ASSIGNMENT — Your copy should match the records exactly, except that it contains no pictures.

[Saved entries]
########
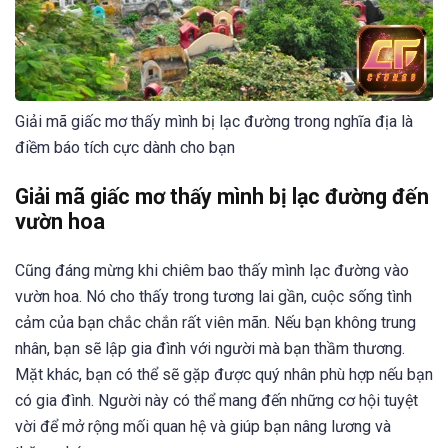
Giải mã giấc mơ thấy mình bị lạc đường trong nghĩa địa là
điềm báo tích cực dành cho bạn
Giải mã giấc mơ thấy mình bị lạc đường đến
vườn hoa
Cũng đáng mừng khi chiêm bao thấy mình lạc đường vào
vườn hoa. Nó cho thấy trong tương lai gần, cuộc sống tình
cảm của bạn chắc chắn rất viên mãn. Nếu bạn không trung
nhân, bạn sẽ lập gia đình với người mà bạn thầm thương.
Mặt khác, bạn có thể sẽ gặp được quý nhân phù hợp nếu bạn
có gia đình. Người này có thể mang đến những cơ hội tuyệt
vời để mở rộng mối quan hệ và giúp bạn nâng lương và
########
RESPONSE —
Giải mã giấc mơ thấy mình bị lạc đường trong nghĩa địa là
điềm báo tích cực dành cho bạn
Giải mã giấc mơ thấy mình bị lạc đường đến
vườn hoa
Cũng đáng mừng khi chiêm bao thấy mình lạc đường vào
vườn hoa. Nó cho thấy trong tương lai gần, cuộc sống tình
cảm của bạn chắc chắn rất viên mãn. Nếu bạn không trung
nhân, bạn sẽ lập gia đình với người mà bạn thầm thương.
Mặt khác, bạn có thể sẽ gặp được quý nhân phù hợp nếu bạn
có gia đình. Người này có thể mang đến những cơ hội tuyệt
vời để mở rộng mối quan hệ và giúp bạn nâng lương và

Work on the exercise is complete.